Sacudí la cabeza, incrédula.
– Nicholas Allen. -Soltó el nombre como si le quemase en la boca-. ¿Sabe quién es?
– Claro… Lo conocí en Santiago. Estaba conmigo cuando Artemi Dujok y sus hombres me secuestraron.
– Él la ha sacado del glaciar. Hace una hora más o menos se colapso por un movimiento sísmico pero logró empujarla a tiempo hasta la entrada del túnel de acceso. Tiene suerte de que ese hombre no le tenga miedo a la muerte…
– Uh… ¿Ha dicho un terremoto?
La pregunta me salió del alma. Quizá debí agradecer antes a Allen que me sacara de apuros, pero mi cerebro no era aún capaz de valorar lo ocurrido.
– Uno grande, sí -asintió Ellen, sin sombra de reproche-. Creemos que está relacionado con la alteración del campo magnético provocado por sus adamantas y alimentado por la tormenta de protones de la erupción solar… La misma que nos ha dejado sin satélites.
La escuché sin comprender.
– ¿Y las piedras?
– Han desaparecido en el glaciar.
– ¿Y el Arca?
– También.
Casi no me atreví a formular la siguiente pregunta.
– Y… ¿Martin?
Ellen reaccionó como más temía. Apartó su mirada luminosa de mí como si debiera medir sus palabras.
– Antes de la avalancha ocurrió algo extraño en la cueva… -dudó-. Las piedras sintonizaron con una fuerza extraña; una especie de nube caída del cielo se precipitó donde estábamos y…
– ¿Y Martin? -insistí.
– Martin fue engullido por esa cosa, Julia. Desapareció.

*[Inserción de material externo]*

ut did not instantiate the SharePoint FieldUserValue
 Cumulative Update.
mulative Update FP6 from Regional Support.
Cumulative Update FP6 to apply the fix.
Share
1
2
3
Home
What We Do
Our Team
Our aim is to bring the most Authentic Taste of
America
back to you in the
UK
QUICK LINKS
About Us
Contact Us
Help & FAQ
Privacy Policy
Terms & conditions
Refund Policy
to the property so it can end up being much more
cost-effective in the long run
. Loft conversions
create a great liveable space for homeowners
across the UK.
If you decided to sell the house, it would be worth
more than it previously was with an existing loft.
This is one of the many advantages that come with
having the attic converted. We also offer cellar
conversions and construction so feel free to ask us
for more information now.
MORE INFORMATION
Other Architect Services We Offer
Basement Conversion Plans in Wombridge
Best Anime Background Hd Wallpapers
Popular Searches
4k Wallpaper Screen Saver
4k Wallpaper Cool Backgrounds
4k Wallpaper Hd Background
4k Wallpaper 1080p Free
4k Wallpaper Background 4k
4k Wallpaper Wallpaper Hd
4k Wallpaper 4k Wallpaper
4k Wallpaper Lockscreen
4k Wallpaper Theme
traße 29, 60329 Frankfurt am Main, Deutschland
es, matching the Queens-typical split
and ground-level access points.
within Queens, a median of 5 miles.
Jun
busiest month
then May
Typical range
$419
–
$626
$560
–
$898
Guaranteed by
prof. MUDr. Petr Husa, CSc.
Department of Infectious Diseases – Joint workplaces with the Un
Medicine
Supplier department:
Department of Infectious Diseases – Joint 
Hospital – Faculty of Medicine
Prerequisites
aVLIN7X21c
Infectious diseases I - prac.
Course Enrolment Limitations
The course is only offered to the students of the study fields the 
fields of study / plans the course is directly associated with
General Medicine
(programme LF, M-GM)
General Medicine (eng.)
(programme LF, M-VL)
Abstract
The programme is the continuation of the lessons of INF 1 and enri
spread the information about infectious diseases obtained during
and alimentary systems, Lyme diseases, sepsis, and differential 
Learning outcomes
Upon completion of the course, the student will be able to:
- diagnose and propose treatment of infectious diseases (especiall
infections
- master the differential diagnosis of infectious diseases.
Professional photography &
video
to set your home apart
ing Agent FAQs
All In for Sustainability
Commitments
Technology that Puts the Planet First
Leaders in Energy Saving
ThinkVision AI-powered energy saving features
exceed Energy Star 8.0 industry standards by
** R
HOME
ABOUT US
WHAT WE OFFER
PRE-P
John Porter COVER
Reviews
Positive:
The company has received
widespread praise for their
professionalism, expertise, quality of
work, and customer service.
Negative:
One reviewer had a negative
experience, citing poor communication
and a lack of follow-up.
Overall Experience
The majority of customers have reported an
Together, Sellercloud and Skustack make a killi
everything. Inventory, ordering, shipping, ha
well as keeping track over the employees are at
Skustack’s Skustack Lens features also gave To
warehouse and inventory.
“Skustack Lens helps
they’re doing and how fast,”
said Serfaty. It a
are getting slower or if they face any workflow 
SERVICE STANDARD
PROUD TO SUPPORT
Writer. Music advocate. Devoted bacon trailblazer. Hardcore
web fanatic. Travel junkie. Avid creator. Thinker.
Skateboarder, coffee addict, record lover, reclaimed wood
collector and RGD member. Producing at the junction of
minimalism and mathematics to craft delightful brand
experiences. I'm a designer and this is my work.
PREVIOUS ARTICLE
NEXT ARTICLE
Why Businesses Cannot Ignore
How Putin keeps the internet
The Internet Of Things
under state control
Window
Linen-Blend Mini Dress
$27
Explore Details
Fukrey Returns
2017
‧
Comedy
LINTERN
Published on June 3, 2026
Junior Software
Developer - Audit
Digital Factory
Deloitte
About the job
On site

El corazón se me puso en la garganta. Tom y Ellen se limitaron a permanecer donde estaban, atentos a si decidía hacer algún movimiento brusco. No lo hice.
– ¿Y el coronel Allen?
– Está magullado. Sufrió algunas quemaduras al salvarla, pero se encuentra bien.
– Y… ¿los demás?
– Todos los ángeles han desaparecido.
– ¿Qué quiere decir eso?
– Dujok, Daniel Knight, Sheila… Todos. La nube se los llevó.
– ¡La escala!
– ¿Cómo?
– La escala de Jacob -susurré-. Ella se los ha llevado. Santo Dios. -Noté cómo se me atragantaban las palabras pensando en la suerte de Martin-. Han tenido éxito. ¿No se da cuenta? Lo han logrado… Han conseguido lo que se proponían.
– ¿Lo han logrado? ¿Qué han logrado? -Jenkins se encogió de hombros, como si aún no supiera de qué iba todo aquello. Supongo que esperaban que me echara a llorar o algo por el estilo.
– Julia tiene razón. Han vuelto a casa, Tom -me ayudó Ellen.
– Oh, Dios. Estáis trastornadas. Las dos -farfulló mientras comprobaba asombrado si el teléfono satelital volvía a tener cobertura-. El maldito terremoto os ha hecho perder el juicio.